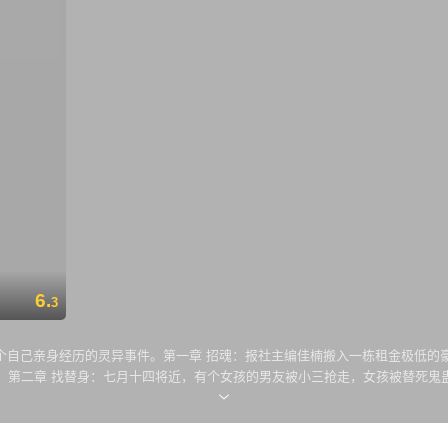
6.
3
个自己亲身经历的灵异事件。第一章 招魂：报社主编佳楠搬入一栋租金极低的
；第二章 找替身：七月十四将近，有个女孩的男友被小三抢走，女孩被替死鬼
经变成僵尸。夜幕降临，猛鬼横行，一场生死大战即将开始……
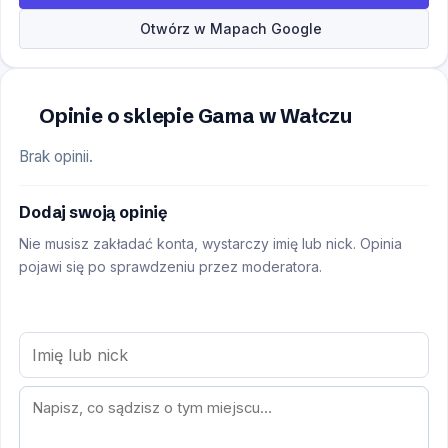
Otwórz w Mapach Google
Opinie o sklepie Gama w Wałczu
Brak opinii.
Dodaj swoją opinię
Nie musisz zakładać konta, wystarczy imię lub nick. Opinia
pojawi się po sprawdzeniu przez moderatora.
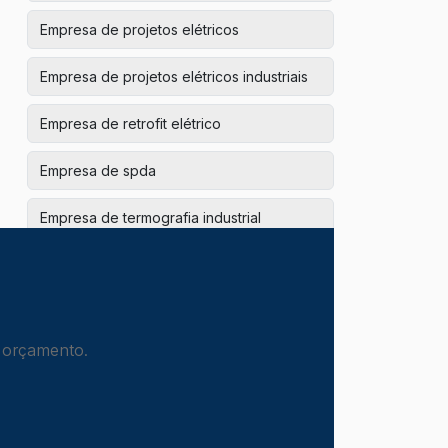
Empresa de projetos elétricos
Empresa de projetos elétricos industriais
Empresa de retrofit elétrico
Empresa de spda
Empresa de termografia industrial
Empresa para modernização elétrica
Empresa para projeto e instalação elétrica
m orçamento.
Empresa para redes estabilizadas
hospitalares
Empresas de instalações hidráulicas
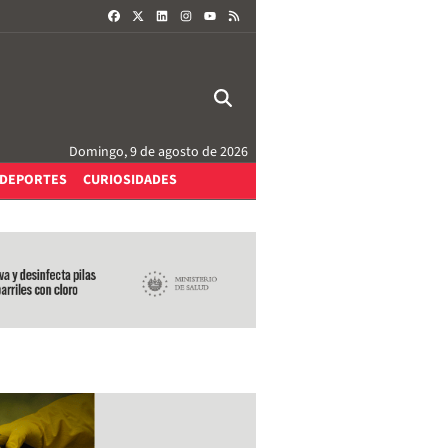
FACEBOOK
X
LINKEDIN
INSTAGRAM
RSS
YOUTUBE
Domingo, 9 de agosto de 2026
DEPORTES
CURIOSIDADES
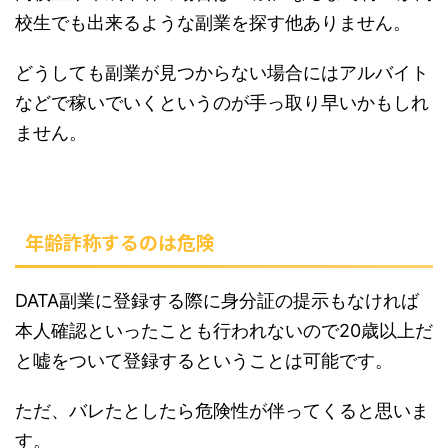
校生でも出来るような副業を探す他ありません。
どうしても副業が見つからない場合にはアルバイト
などで稼いでいくというのが手っ取り早いかもしれ
ません。
年齢詐称するのは危険
DATA副業に登録する際に身分証の提示もなければ
本人確認といったことも行われないので20歳以上だ
と嘘をついて登録するということは可能です。
ただ、バレたとしたら危険性が伴ってくると思いま
す。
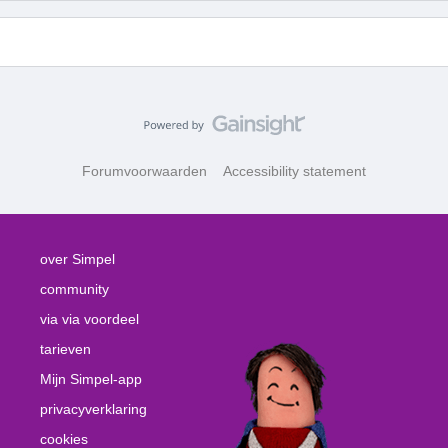
Forumvoorwaarden
Accessibility statement
over Simpel
community
via via voordeel
tarieven
Mijn Simpel-app
privacyverklaring
cookies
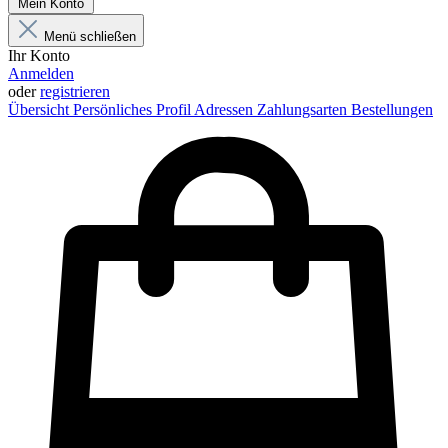
Mein Konto
Menü schließen
Ihr Konto
Anmelden
oder
registrieren
Übersicht
Persönliches Profil
Adressen
Zahlungsarten
Bestellungen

________

Your assignment:
Copy out, word for word, only the lines from the one with "Menü schließen" through the last line of the material above.

Result below:
Menü schließen
Ihr Konto
Anmelden
oder
registrieren
Übersicht
Persönliches Profil
Adressen
Zahlungsarten
Bestellungen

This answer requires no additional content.